*Aim of the task*
Where a line below holds the string "pueden", that line goes into the answer.

*Data listing*
◇ ◇ ◇
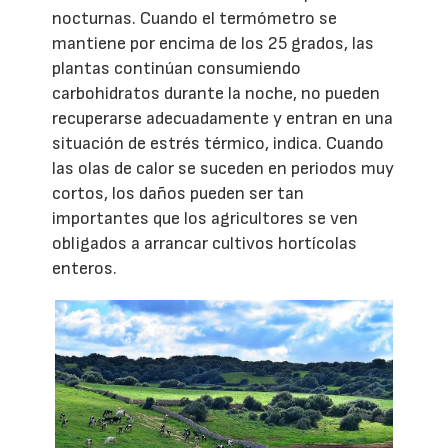
nocturnas. Cuando el termómetro se
mantiene por encima de los 25 grados, las
plantas continúan consumiendo
carbohidratos durante la noche, no pueden
recuperarse adecuadamente y entran en una
situación de estrés térmico, indica. Cuando
las olas de calor se suceden en periodos muy
cortos, los daños pueden ser tan
importantes que los agricultores se ven
obligados a arrancar cultivos hortícolas
enteros.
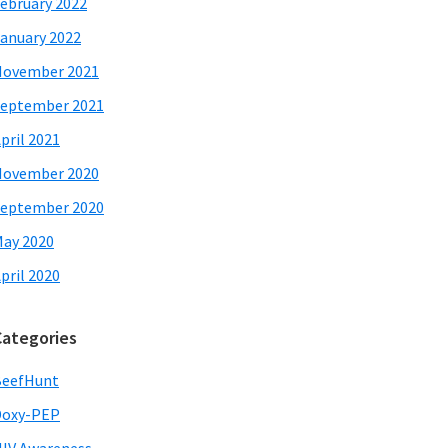
ebruary 2022
anuary 2022
November 2021
eptember 2021
pril 2021
November 2020
eptember 2020
ay 2020
pril 2020
Categories
BeefHunt
Doxy-PEP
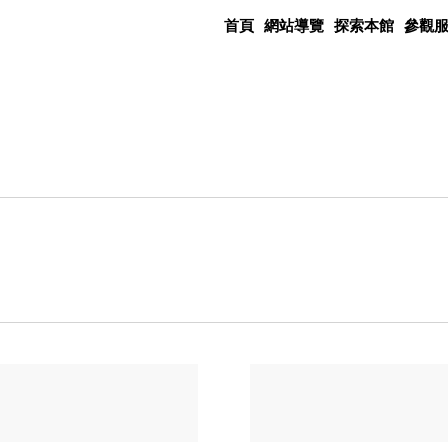
首頁
網站導覽
探索本館
參觀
◇ ◇ ◇
*Solution to this task*
carbohidratos durante la noche, no pueden
cortos, los daños pueden ser tan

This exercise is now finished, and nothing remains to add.